O antissemitismo no Brasil teve 989 denúncias de atos de ódio contra judeus em 2025, segundo o Relatório Anual sobre Antissemitismo no Brasil 2025, divulgado nesta segunda-feira, 30 de março de 2026, em São Paulo, pela Confederação Israelita do Brasil (Conib). De acordo com informações da Agência Brasil, o documento aponta que, embora o total seja menor do que o registrado em 2024, os dados indicam a permanência do ódio antijudaico no país, especialmente em plataformas digitais.
O relatório informa que o número de 2025 ficou abaixo dos 1.788 casos contabilizados em 2024, mas superou em 149% o registrado em 2022, quando houve 397 denúncias. Para a entidade, essa comparação mostra que o fenômeno não recuou ao patamar anterior à escalada recente e continua presente no ambiente brasileiro.
O que o relatório da Conib mostra sobre os casos em 2025?

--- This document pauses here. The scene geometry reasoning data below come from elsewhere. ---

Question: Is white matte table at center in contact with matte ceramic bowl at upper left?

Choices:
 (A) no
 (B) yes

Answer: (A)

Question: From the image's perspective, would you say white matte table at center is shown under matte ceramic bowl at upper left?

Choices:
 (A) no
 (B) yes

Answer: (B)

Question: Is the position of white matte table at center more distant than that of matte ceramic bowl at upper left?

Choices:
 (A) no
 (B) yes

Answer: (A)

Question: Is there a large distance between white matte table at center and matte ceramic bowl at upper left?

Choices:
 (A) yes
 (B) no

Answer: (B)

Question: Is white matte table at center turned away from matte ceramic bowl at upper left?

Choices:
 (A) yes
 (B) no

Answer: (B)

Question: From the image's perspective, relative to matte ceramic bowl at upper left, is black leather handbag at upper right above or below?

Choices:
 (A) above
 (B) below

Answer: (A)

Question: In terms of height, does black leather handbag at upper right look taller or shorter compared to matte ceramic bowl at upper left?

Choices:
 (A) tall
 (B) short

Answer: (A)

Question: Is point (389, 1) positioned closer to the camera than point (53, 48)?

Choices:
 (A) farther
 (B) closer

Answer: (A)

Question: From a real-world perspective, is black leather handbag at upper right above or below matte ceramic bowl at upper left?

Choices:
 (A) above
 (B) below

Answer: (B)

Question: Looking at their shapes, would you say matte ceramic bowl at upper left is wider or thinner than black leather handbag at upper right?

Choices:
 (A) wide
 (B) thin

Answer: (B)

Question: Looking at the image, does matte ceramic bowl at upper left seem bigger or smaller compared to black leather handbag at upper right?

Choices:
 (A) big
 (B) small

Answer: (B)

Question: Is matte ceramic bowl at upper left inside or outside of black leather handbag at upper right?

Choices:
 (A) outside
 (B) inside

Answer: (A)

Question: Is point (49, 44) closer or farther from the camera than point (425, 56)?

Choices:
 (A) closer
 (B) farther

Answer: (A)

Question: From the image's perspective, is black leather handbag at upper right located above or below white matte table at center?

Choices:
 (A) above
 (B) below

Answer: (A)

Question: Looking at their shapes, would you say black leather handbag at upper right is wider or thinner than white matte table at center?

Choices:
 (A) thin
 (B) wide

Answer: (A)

Segundo o documento, dos 989 casos registrados ao longo de 2025, 800, o equivalente a 80,8%, ocorreram em plataformas digitais. Entre os ambientes online citados no levantamento, o Instagram concentrou 37,1% das denúncias, seguido por Twitter/X, com 13,9%, e Facebook, com 11,6%.

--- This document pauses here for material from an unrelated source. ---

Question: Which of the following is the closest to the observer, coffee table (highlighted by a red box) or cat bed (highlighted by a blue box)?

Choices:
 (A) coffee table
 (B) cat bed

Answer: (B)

O levantamento também identificou 115.970 manifestações classificadas como antissemitas na internet em 2025 com uso de inteligência artificial. De acordo com o relatório, o alcance potencial desse conteúdo chegou a 66 milhões de pessoas, o que representa mais de um terço da população adulta brasileira.
- 989 denúncias de atos de ódio contra judeus em 2025
- 1.788 casos contabilizados em 2024
- 397 registros em 2022
- 800 ocorrências em plataformas digitais
- 115.970 manifestações antissemitas identificadas na internet
- Alcance potencial de 66 milhões de pessoas
Por que a entidade considera o cenário preocupante?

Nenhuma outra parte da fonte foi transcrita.